(Excerpted records)

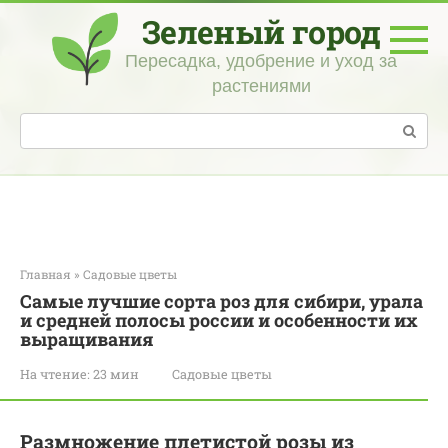
Перейти
Зеленый город
к
контенту
Пересадка, удобрение и уход за
растениями
Поиск:
Главная
»
Садовые цветы
Самые лучшие сорта роз для сибири, урала
и средней полосы россии и особенности их
выращивания
На чтение:
23 мин
Садовые цветы
Размножение плетистой розы из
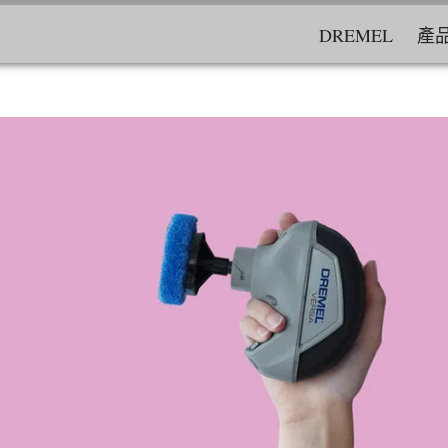
DREMEL
產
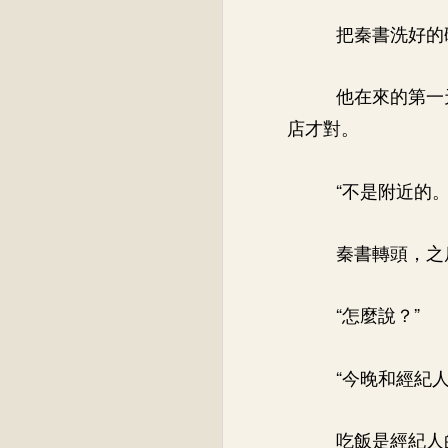
把秦書洗好的
他在來的第一
店才對。
“不是附近的。
秦書轉頭，之
“怎麼說？”
“今晚和經紀
吃飯是經紀人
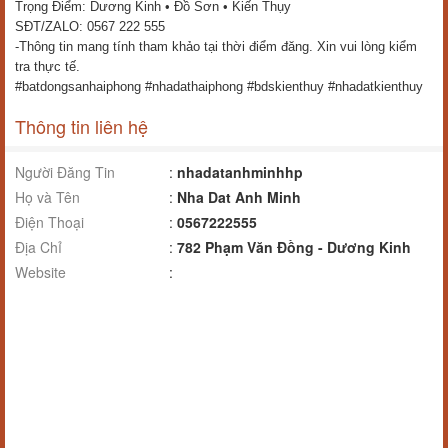
Trọng Điểm: Dương Kinh • Đồ Sơn • Kiến Thụy
SĐT/ZALO: 0567 222 555
-Thông tin mang tính tham khảo tại thời điểm đăng. Xin vui lòng kiểm 
tra thực tế.
#batdongsanhaiphong
#nhadathaiphong
#bdskienthuy
#nhadatkienthuy
Thông tin liên hệ
Người Đăng Tin
:
nhadatanhminhhp
Họ và Tên
:
Nha Dat Anh Minh
Điện Thoại
:
0567222555
Địa Chỉ
:
782 Phạm Văn Đồng - Dương Kinh
Website
:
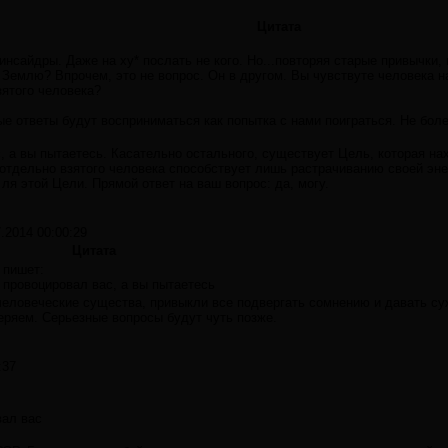
Цитата
инсайдры. Даже на ху* послать не кого. Но...повторяя старые привычки, 
 Землю? Впрочем, это не вопрос. Он в другом. Вы чувствуте человека н
зятого человека?
е ответы будут восприниматься как попытка с нами поиграться. Не боле
, а вы пытаетесь. Касательно остального, существует Цель, которая нах
 отдельно взятого человека способствует лишь растрачиванию своей энер
ля этой Цели. Прямой ответ на ваш вопрос: да, могу.
7.2014 00:00:29
Цитата
 пишет:
 провоцировал вас, а вы пытаетесь
человеческие существа, привыкли все подвергать сомнению и давать су
еряем. Серьезные вопросы будут чуть позже.
:37
вал вас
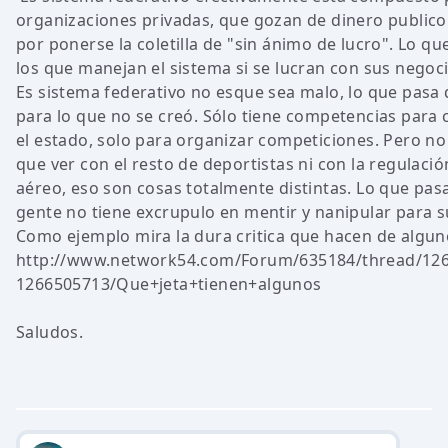
organizaciones privadas, que gozan de dinero public
por ponerse la coletilla de "sin ánimo de lucro". Lo q
los que manejan el sistema si se lucran con sus negoci
Es sistema federativo no esque sea malo, lo que pasa 
para lo que no se creó. Sólo tiene competencias para 
el estado, solo para organizar competiciones. Pero no
que ver con el resto de deportistas ni con la regulación
aéreo, eso son cosas totalmente distintas. Lo que pas
gente no tiene excrupulo en mentir y nanipular para s
Como ejemplo mira la dura critica que hacen de algun
http://www.network54.com/Forum/635184/thread/126
1266505713/Que+jeta+tienen+algunos
Saludos.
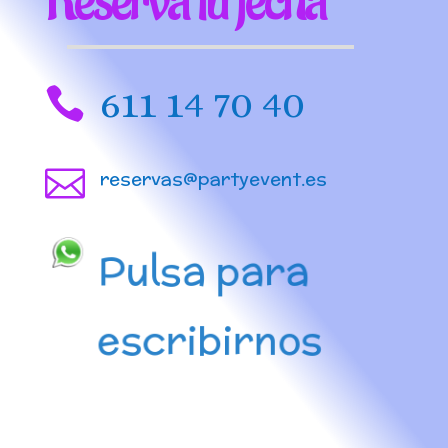
Reserva tu fecha
611 14 70 40


reservas@partyevent.es
Pulsa para
escribirnos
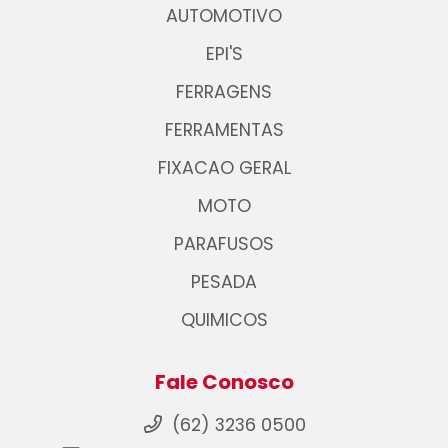
AUTOMOTIVO
EPI'S
FERRAGENS
FERRAMENTAS
FIXACAO GERAL
MOTO
PARAFUSOS
PESADA
QUIMICOS
Fale Conosco
(62) 3236 0500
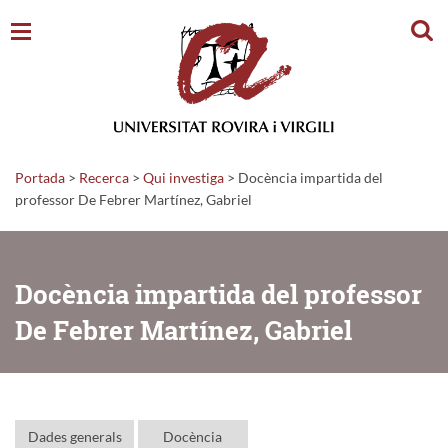
Cerc
Portada
>
Recerca
>
Qui investiga
>
Docència impartida del
professor De Febrer Martínez, Gabriel
Docència impartida del professor
De Febrer Martínez, Gabriel
Dades generals
Docència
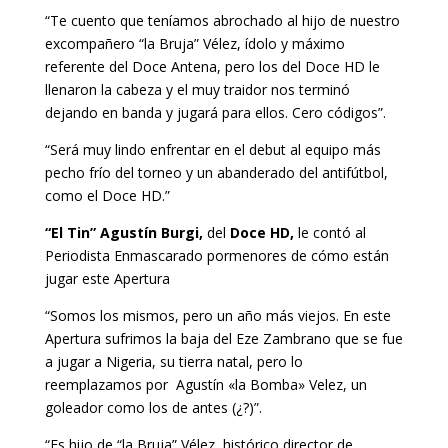
“Te cuento que teníamos abrochado al hijo de nuestro
excompañero “la Bruja” Vélez, ídolo y máximo
referente del Doce Antena, pero los del Doce HD le
llenaron la cabeza y el muy traidor nos terminó
dejando en banda y jugará para ellos. Cero códigos”.
“Será muy lindo enfrentar en el debut al equipo más
pecho frío del torneo y un abanderado del antifútbol,
como el Doce HD.”
“El Tin” Agustín Burgi,
del
Doce HD,
le contó al
Periodista Enmascarado pormenores de cómo están
jugar este Apertura
“Somos los mismos, pero un año más viejos. En este
Apertura sufrimos la baja del Eze Zambrano que se fue
a jugar a Nigeria, su tierra natal, pero lo
reemplazamos por Agustín «la Bomba» Velez, un
goleador como los de antes (¿?)”.
“Es hijo de “la Bruja” Vélez, histórico director de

(End Excerpted records)

▶ [Problem description]
Find the lines that mention "Gabriel" in the entries and show them.

▶ [Response below]
professor De Febrer Martínez, Gabriel
De Febrer Martínez, Gabriel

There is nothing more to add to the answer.